▶ Work required: Extract verbatim every line from the one containing "District news" to the final line of the records below, inclusive, and exclude all pictures.

▶ Exercise materials:
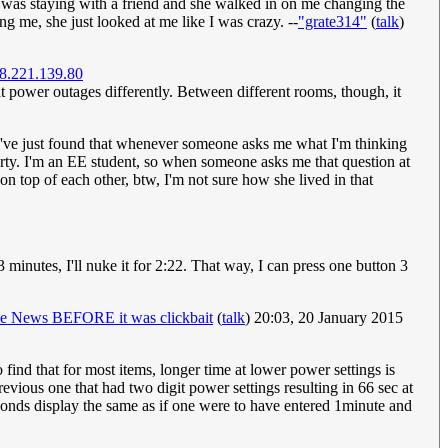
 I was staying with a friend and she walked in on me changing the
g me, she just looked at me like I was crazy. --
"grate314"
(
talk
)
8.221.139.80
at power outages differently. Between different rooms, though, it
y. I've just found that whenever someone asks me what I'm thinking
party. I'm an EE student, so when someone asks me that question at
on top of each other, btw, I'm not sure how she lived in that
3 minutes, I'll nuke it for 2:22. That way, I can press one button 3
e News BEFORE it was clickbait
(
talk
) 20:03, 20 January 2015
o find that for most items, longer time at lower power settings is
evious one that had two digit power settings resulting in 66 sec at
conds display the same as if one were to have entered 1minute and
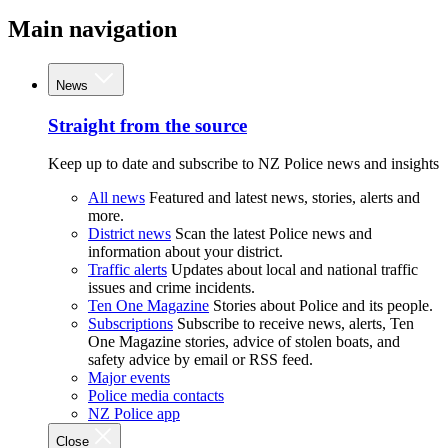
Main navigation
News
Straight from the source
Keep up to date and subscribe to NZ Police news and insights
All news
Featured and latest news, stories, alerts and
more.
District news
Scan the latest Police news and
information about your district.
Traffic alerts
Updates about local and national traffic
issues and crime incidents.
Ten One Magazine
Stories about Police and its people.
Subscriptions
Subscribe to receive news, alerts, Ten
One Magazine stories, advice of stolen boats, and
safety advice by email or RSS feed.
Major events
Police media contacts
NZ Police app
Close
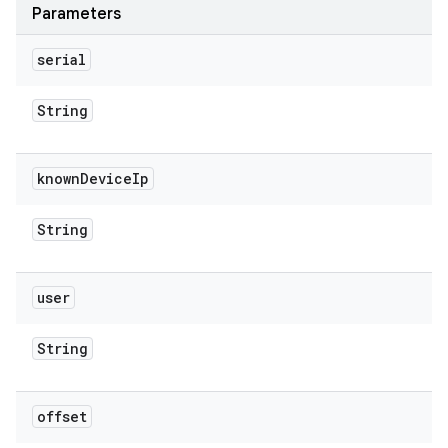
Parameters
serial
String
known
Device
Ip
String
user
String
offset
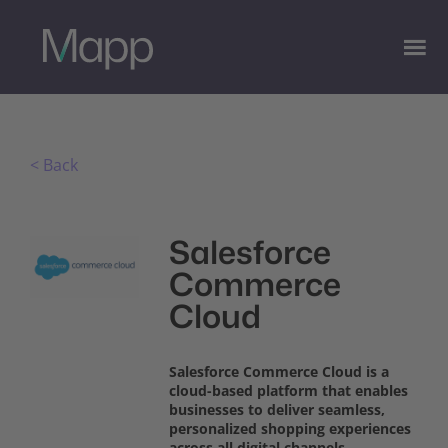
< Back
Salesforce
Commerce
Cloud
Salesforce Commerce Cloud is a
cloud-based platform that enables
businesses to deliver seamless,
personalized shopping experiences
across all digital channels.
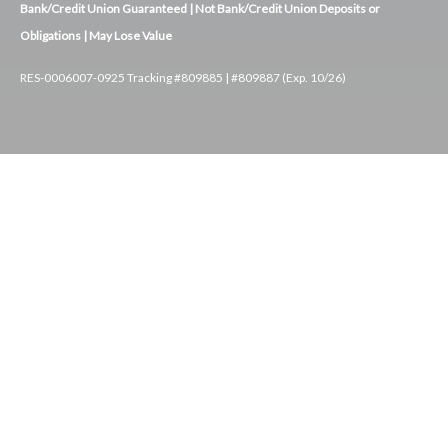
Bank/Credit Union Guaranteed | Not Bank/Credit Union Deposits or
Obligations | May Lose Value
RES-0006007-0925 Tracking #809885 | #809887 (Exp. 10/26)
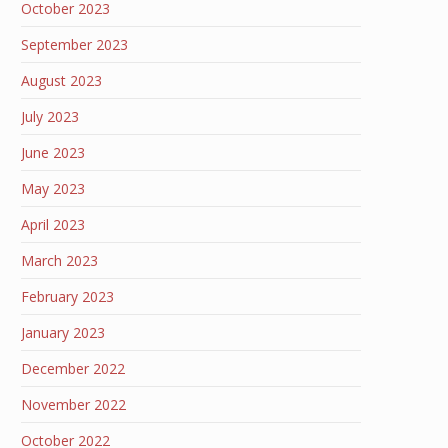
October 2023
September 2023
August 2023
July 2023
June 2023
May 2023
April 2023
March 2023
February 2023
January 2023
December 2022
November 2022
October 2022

▶ Answer:
District news
Scan the latest Police news and
information about your district.
Traffic alerts
Updates about local and national traffic
issues and crime incidents.
Ten One Magazine
Stories about Police and its people.
Subscriptions
Subscribe to receive news, alerts, Ten
One Magazine stories, advice of stolen boats, and
safety advice by email or RSS feed.
Major events
Police media contacts
NZ Police app
Close
Parameters
serial
String
known
Device
Ip
String
user
String
offset
< Back
Salesforce
Commerce
Cloud
Salesforce Commerce Cloud is a
cloud-based platform that enables
businesses to deliver seamless,
personalized shopping experiences
across all digital channels.
Bank/Credit Union Guaranteed | Not Bank/Credit Union Deposits or
Obligations | May Lose Value
RES-0006007-0925 Tracking #809885 | #809887 (Exp. 10/26)
October 2023
September 2023
August 2023
July 2023
June 2023
May 2023
April 2023
March 2023
February 2023
January 2023
December 2022
November 2022
October 2022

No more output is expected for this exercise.